あくまでもこれらは表でのことで、裏は…………うん。私の耳に入らなければ、傷つかないし、気にならないし、全てをなくすことは不可能だからうまくやって欲しい。
要は耳に入らないならいいのだ。入ったら対処しなければならないのだから。
「っ! ええ大丈夫よ。どうぞ。──お兄様邪魔よ! もっと横に!」
マーガレット王女は後半の音量を落として、軽くアレクシス殿下を叩いた。
「わかってるよ……ずれるから……」
2人は1席分左に移動する。そして私が1番右端に座った。
「こんな場所でいいの? もっと前の方が見やすいわよ」
「いいんです。私はここに座りたいので。それに授業を受けたことはないですし、不安ですから知っている方の近くにいたいのですよ」
筆記用具を机上に置いて、教科書を整える。
元々目立つのは苦手だ。まあ、こんなことしたら目立つので行動と気持ちは矛盾しているが……。
「ならいいけど……視線が凄いのよね」
痛い所を突かれる。そうなのだ。私のせいで、生徒達の視線がこっちに向いている。
思わず手で払う仕草をしたくなる。現実でそんなことは出来ないので心の中で実行すれば、幾らかすっきりした。
「1時間目は魔法薬学だから先生が来るまでの辛抱ね」
教科書を開き始めたマーガレット王女。そういえば各長机の真ん中辺りに何かを設置するような穴が空いていた。2個前の生徒は、壁の戸棚から小さめの黒い鍋を出して、セットしている。
「ここで魔法薬を作るのですか?」
「そうよ。あっ私達も鍋を持ってきた方が良さそうね」
「私が持ってくるよ」
「お兄様ありがとう」
立ち上がろうとしたマーガレット王女に代わって、アレクシス殿下が戸棚の方に行く。
マーガレット王女は無色透明の液体を手元に出して、設置された鍋に注ぐ。
「これで準備完了。あとは先生が来るまで待機するの」
しばらく座っていれば、扉が開いて1人の男性が入って来た。モノクロ眼鏡に濡れ羽色の黒髪。青い瞳に、朗らかそうな人に見えた。

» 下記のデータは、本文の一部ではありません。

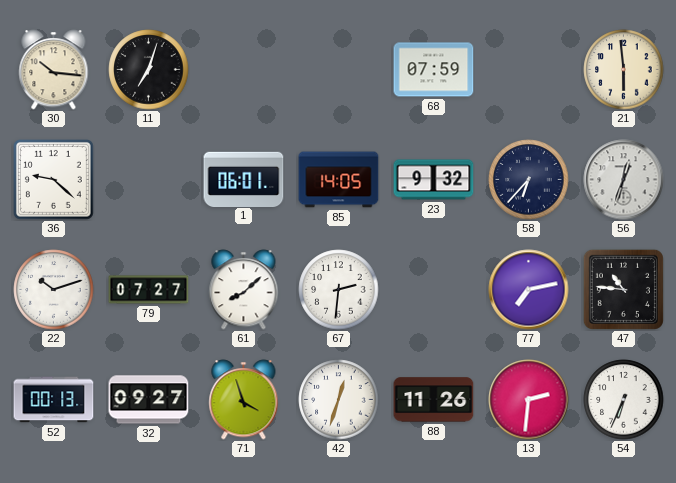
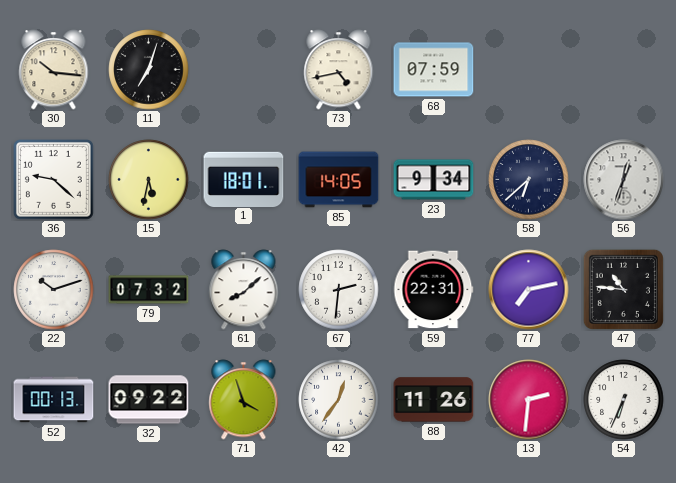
73: none -> 4:43
21: 5:59 -> none
15: none -> 5:32
1: 06:01 -> 18:01
23: 9:32 -> 9:34
58: 6:37 -> 6:38
79: 07:27 -> 07:32
59: none -> 22:31
32: 09:27 -> 09:22
42: 12:33 -> 12:36
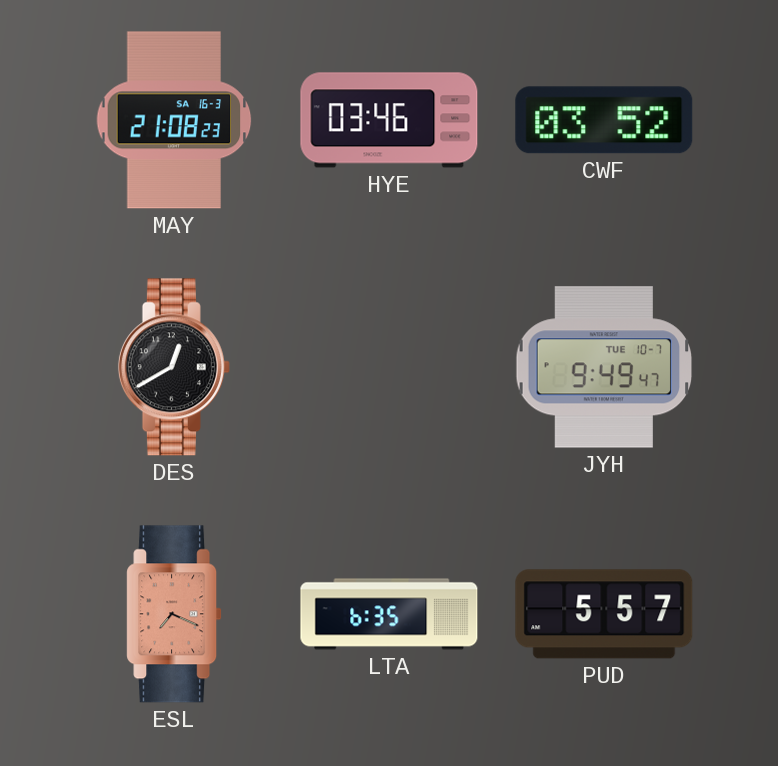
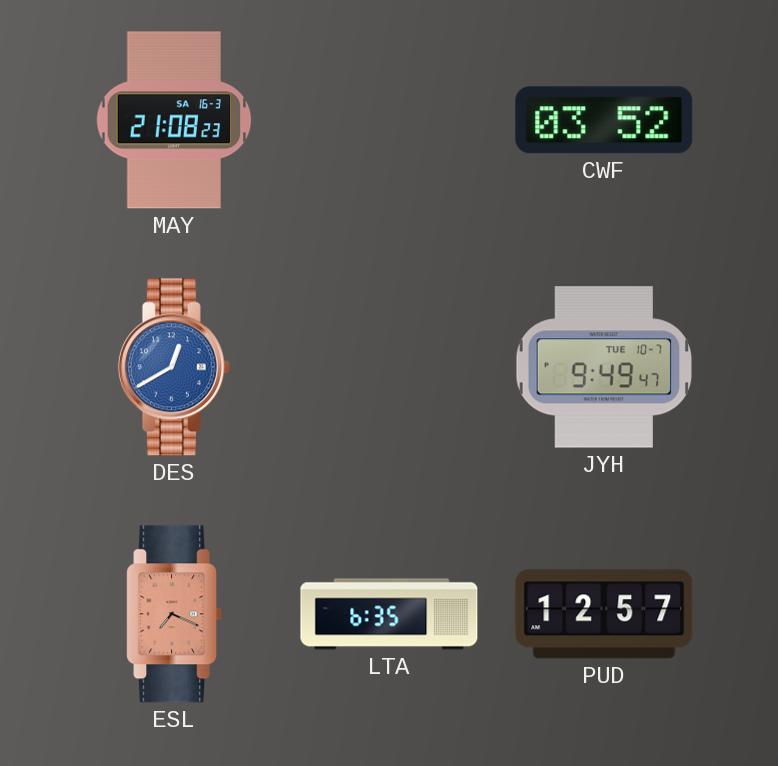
HYE: 03:46 -> none
DES dial: black -> blue
PUD: 5:57 -> 12:57
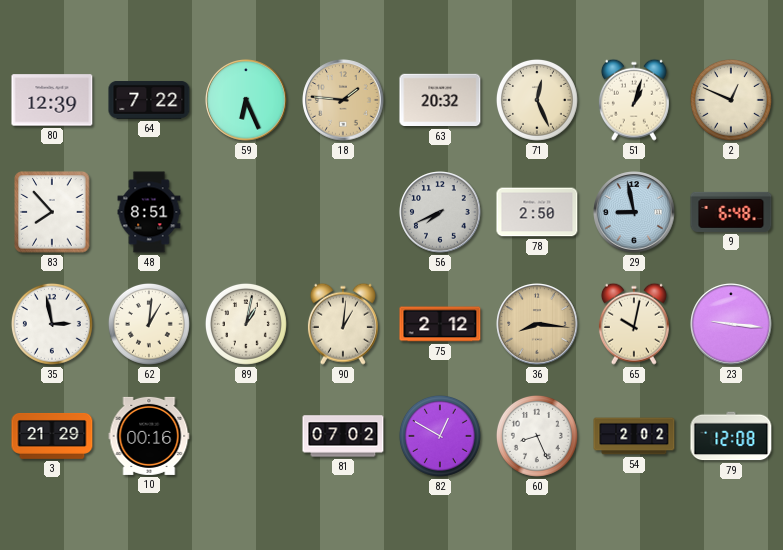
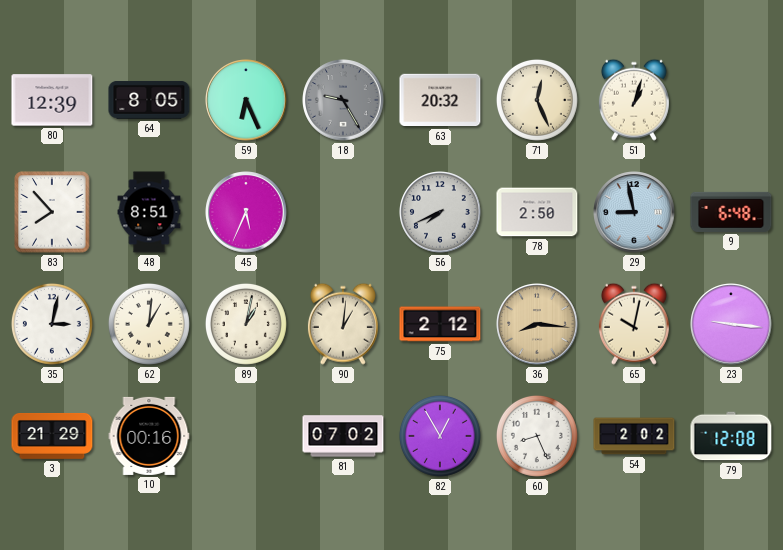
64: 7:22 -> 8:05
18: 1:46 -> 9:25
18 dial: champagne -> grey
2: 12:49 -> none
45: none -> 5:34
35: 2:58 -> 3:02
82: 12:50 -> 12:55
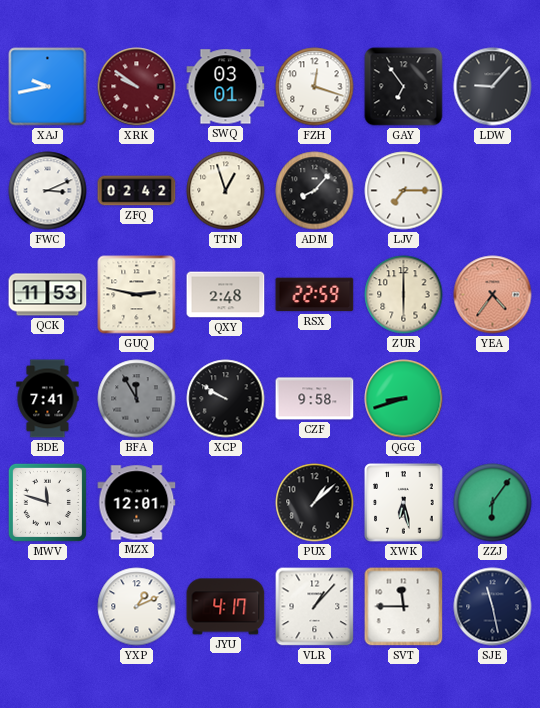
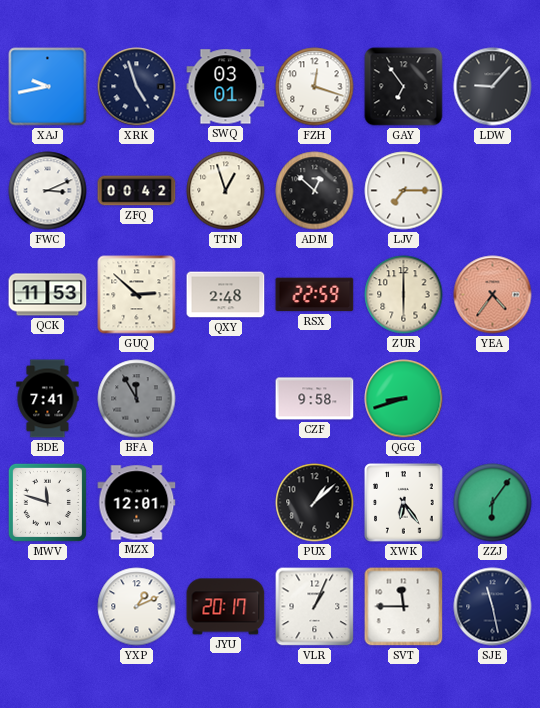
XRK: 9:51 -> 4:57
XRK dial: burgundy -> navy
ZFQ: 02:42 -> 00:42
ADM: 8:07 -> 12:52
GUQ: 2:47 -> 2:52
XCP: 9:50 -> none
XWK: 6:28 -> 6:24
JYU: 4:17 -> 20:17
VLR: 1:07 -> 1:04
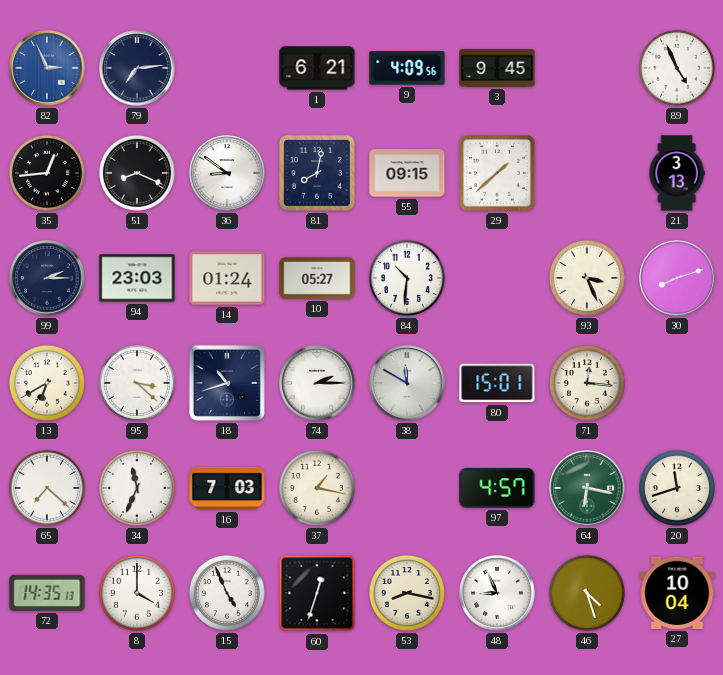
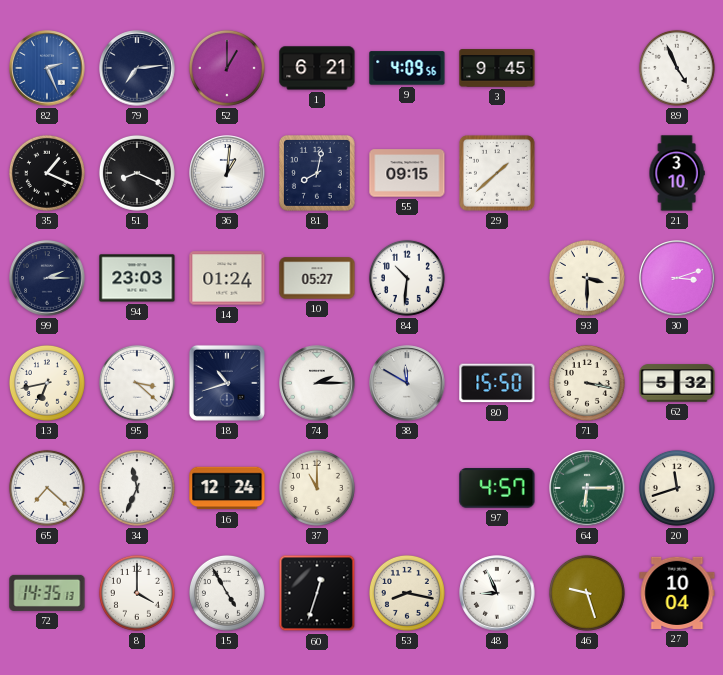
82: 2:56 -> 2:26
52: none -> 1:00
35: 12:44 -> 1:19
36: 8:51 -> 1:01
21: 3:13 -> 3:10
93: 3:26 -> 3:30
30: 8:12 -> 3:12
13: 6:40 -> 6:43
80: 15:01 -> 15:50
71: 12:16 -> 3:17
62: none -> 5:32
16: 7:03 -> 12:24
37: 1:17 -> 11:00
64: 6:17 -> 6:15
15: 4:56 -> 4:55
46: 4:27 -> 9:27
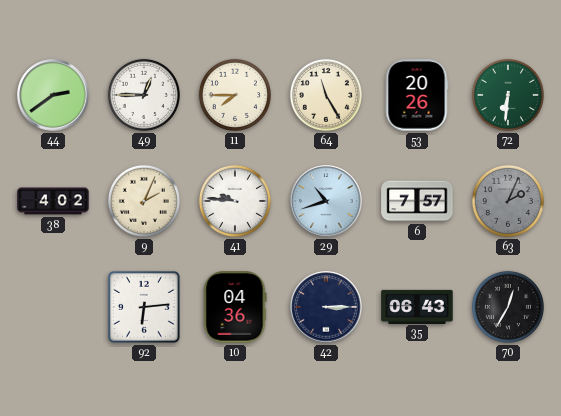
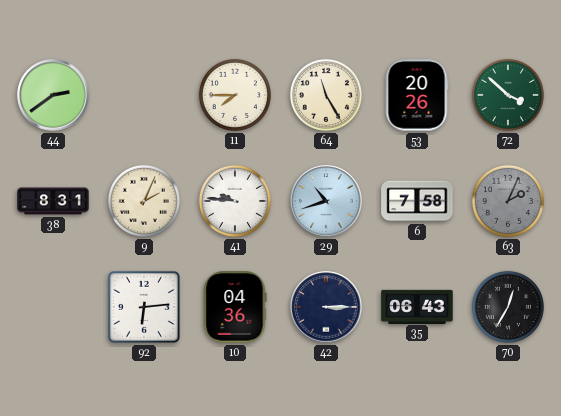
49: 12:45 -> none
72: 6:31 -> 3:52
38: 4:02 -> 8:31
6: 7:57 -> 7:58
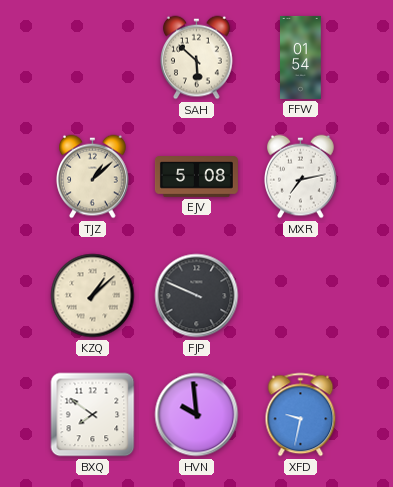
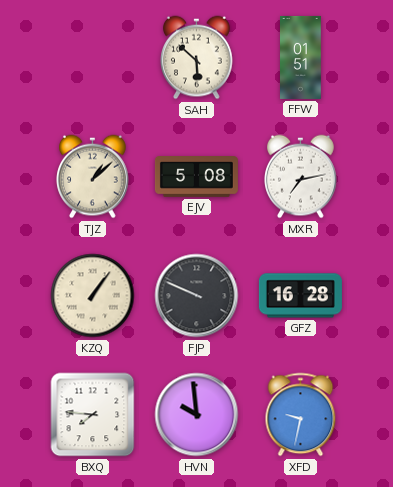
FFW: 01:54 -> 01:51
KZQ: 1:08 -> 1:06
GFZ: none -> 16:28
BXQ: 7:51 -> 7:46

「はーいみんなお揃いかな? 今年度もよろしくね~。うわっ!」
男性は盛大に転けた。その拍子に抱え持っていた紙袋が宙を舞い、薬草らしき草が出てきた。
「ごめんごめん。ありがとう」
最前列に座っていた生徒が拾うのを手伝う。
「もう! しっかりしてくださいね。エリック先生」
「すまないね。助かるよ」
ずれたモノクロ眼鏡を直して、エリック先生と呼ばれた男性は立ち上がった。